Interestingly, the financial impact was of somewhat greater concern among households with incomes in the bottom third (28%) as well as households in the top third of the income distribution (27%); it was in the middle third that concerns about finances were lowest (16%) and the threat to their health was highest (67%). Overall, however, all of these differences were rather small, with the health threat dominating all income subgroups.
Regardless of official announcements made by state or federal agencies, individual consumers will form their own judgments about the risks of the COVID-19 virus to themselves, their families, friends and their communities. There will be no national consensus nor a uniform restart of the economy. Consumers’ judgements will be based on science, experience and emotion.

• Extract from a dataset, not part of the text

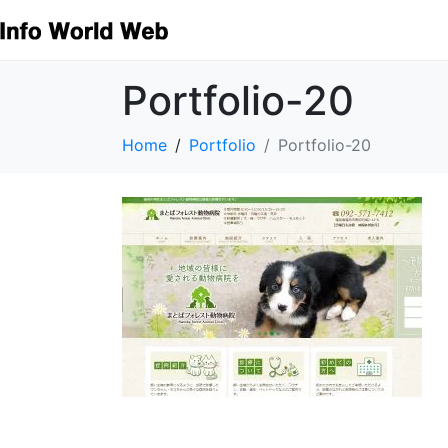
Portfolio-20
Home
Portfolio
Portfolio-20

Moreover, the fears generated by the coronavirus will not completely disappear anytime soon. Residual fears of exposure to some virus may still limit people’s willingness to be in crowds at sport stadiums, theaters, airplanes, cruises, large shopping malls or even shake hands at the workplace or social events. While most of these changes in behaviors will not be permanent, they will certainly persist over the next few years.
Moreover, many spending preferences and shopping habits may have been permanently changed by consumers’ recent experiences. Although recessions are notorious for reshaping economies, this downturn will entail many more changes in the makeup of the business sector as well as the working, spending and shopping habits of consumers.
Even after the economy begins to reopen, the coronavirus will continue to shape the recovery in consumer confidence. Unlike past recoveries, the anticipated recovery in consumer confidence will be contingent on progress on both fronts.
While there may be a misstep in economic policy, the greatest risk would be if there was a resurgence in infections following the reopening of the economy or following an easing in some critical distancing or travel regulations. It may only take a resurgence in one locale to prompt consumers from other areas, or even nationwide, to believe the relaxation occurred too soon. That miscalculation would cause failed expectations that could again significantly reduce consumer confidence. A second shutdown of the economy, local or national, would be extremely expensive to both firms and consumers; it would also lead to more bankruptcies across both sectors of the economy.
The best antidote to failed expectations is to provide consumers with more realistic expectations. While the health consequences of the pandemic represented the top concern of consumers, its dominance over the accompanying financial devastation was facilitated by the anticipation that the impact of the pandemic would be transitory.
As the weeks extend into months, without greater financial assistance to a growing number of consumers who have lost their jobs and incomes, discontent will grow among consumers. Current economic policies do not correctly account for the extraordinary costs of this pandemic to the entire nation.
The size of the government relief programs should not be compared with prior recessions, but to the decisions made during WWII. At that time, much larger spending programs were approved to guarantee the well-being of the nation from potential harm.
A new CARES program of equal size and scope is now urgently needed. Concerns about rising federal deficits are irrelevant to this decision. Policymakers need to act quickly and decisively to prevent the pandemic from having the same devastating impact on the economic well-being of the nation. The pandemic will end with a vaccine, but the scars from the economic devastation will remain part of family lore long into the decades ahead as did the wounds of the Great Depression.